A chicken and egg mystery or a tale of the British Raj.

The tiny, Indian village of Door lies in the hills, near Ootacamund.

It’s now a place trekkers pass through without hardly giving it a glance, their eyes firmly set on reaching the town of Ootacamund, once a summer bastion of the British Raj. It was there in, “Snooty Ooty,” that pink-faced civil servants ruled India away from the scorching heat of the plains. Over the years, their presence transformed Ooty into a bizarre version of Surrey.

Door remained, as it was, an Indian village of little distinction, clinging to a terraced hillside that is now covered in tea plantations.

There is little now for the uneducated eye to see except for those inquisitive enough to venture off the beaten track, into huge areas overgrown with Rhododendron bushes, an interior now almost impenetrable, it’s fringes used as a toilet by passing trekkers suffering from Delhi belly and its embarrassingly dramatic evacuations. The bushes have more or less taken over but a sharp eye can see, in some of their branches, the rusted and frayed remains of wire mesh that hangs like spiders webs here and there.

It was this site that gave to the tiny village of Door its great reputation in the late 19th century, greater even than Snooty Ooty. There are anthropologists and historians who claim that Ooty was built on Doors’ singular claim to fame.

Long before the British arrived in India, Door had acquired a reputation for breeding fowls. How this first came about is lost in folklore but all Indian villages and many Indian families breed hens so, in that sense, the good Hindus of Door were no exceptions.

Over the years however, for reasons that may partly be due to altitude or climate or simply the random nature of genetics, people began to notice that the hens of Door were slightly bigger than average.

It was a British army veterinary surgeon that began to take an interest in the phenomenon. Amongst his many interests he collected butterflies and when his busy duties allowed, he’d vanish off up the hills towards Door in search of rare specimens. Sometimes, carried away by his endeavours and exhausted by the thrill of the chase, he’d stay overnight in a ramshackle lodge that called itself, the Hotel Lux. A hand-painted sign over the front door announced that the establishment served, “Lunches, Dinners and Snakes.”

In a place known for the  fine quality of its laying hens, breakfast was invariably an omelette. When he started eating there, he’d asked how many eggs were in the omelette. A flash of betel stained teeth and a wiggle of the head followed by the raising of three fingers, provided him with his answer.

Over the years this changed. His little joke about how many eggs, now asked in the local dialect, elicited the answer of, two and then one, although curiously, the size of the omelette remained the same.

Early one morning, he woke up shivering from the cold in a damp pre-dawn light and decided to go down to the kitchen to see if the “Chai-wallah,” had any tea to offer.
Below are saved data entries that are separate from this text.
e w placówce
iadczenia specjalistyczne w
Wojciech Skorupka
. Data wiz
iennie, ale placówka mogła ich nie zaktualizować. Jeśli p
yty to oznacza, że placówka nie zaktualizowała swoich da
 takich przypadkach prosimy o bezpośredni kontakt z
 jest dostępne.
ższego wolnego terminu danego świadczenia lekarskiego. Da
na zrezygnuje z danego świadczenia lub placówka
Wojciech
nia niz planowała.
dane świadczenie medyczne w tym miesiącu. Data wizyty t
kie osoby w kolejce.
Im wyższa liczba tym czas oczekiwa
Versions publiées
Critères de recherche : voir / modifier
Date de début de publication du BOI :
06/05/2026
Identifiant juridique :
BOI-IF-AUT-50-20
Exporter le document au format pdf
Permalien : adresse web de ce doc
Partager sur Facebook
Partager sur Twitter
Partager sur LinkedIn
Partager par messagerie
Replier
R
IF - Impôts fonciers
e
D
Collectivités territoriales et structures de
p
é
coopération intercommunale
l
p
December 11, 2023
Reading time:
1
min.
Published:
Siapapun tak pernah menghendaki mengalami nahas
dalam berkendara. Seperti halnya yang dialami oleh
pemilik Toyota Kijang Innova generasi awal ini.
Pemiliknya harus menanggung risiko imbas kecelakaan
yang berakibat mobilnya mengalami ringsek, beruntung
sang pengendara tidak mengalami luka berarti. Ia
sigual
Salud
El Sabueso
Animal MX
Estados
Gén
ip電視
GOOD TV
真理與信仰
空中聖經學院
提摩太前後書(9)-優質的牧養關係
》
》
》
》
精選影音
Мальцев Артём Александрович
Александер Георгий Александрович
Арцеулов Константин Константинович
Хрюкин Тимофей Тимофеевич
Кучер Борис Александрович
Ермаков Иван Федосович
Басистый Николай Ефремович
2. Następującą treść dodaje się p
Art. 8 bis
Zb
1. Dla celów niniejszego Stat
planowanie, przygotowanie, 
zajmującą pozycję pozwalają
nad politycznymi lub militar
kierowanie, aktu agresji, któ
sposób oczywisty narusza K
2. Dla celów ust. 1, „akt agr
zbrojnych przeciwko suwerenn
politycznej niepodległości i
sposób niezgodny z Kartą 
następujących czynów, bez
There, on the table were three of the largest eggs he’d ever seen.

Those eggs were to make his reputation, give him a supplementary pension and transform the economy of Door for many years.

What he’d stumbled across was that the hens of Door had begun to blossom into  beasts that would become known as the “Door King Chicken.” Sadly, the sun only rose over Doors chicken industry for less than a decade. Attempts to breed the Door King in other parts of India failed dismally and the breed quickly died out. A faded sepia photograph from the period shows the Door King to be about the same size as a brown Labrador or a large turkey. Its demise would probably have been brought about by genetic factors in the end. Things can’t simply keep getting bigger. In the case of the Door King, it was something much simpler. The breed became easy prey for predators. It was quite simple. The fact was, that its legs failed to grow at the same pace as its body which made it unable to escape any attack. Bizarrely, this was sometimes of a sexual nature and the loss of a hundred or more of the valuable birds was hushed up when they were crushed as the British High Commisioner’s brown labrador escaped from its compound in Ootacamund and attempted to mate with them.

The loss of the Door King Chicken meant that the village to which it owes its name fell into decline and became a place for travellers to pass through on their way to the sedate, geraniumed delights of Snooty Ooty.

What is odd is that the hens of Door are now much smaller and should a traveller stay overnight in the village, they will find that the tiny omelette they receive for breakfast will contain six eggs.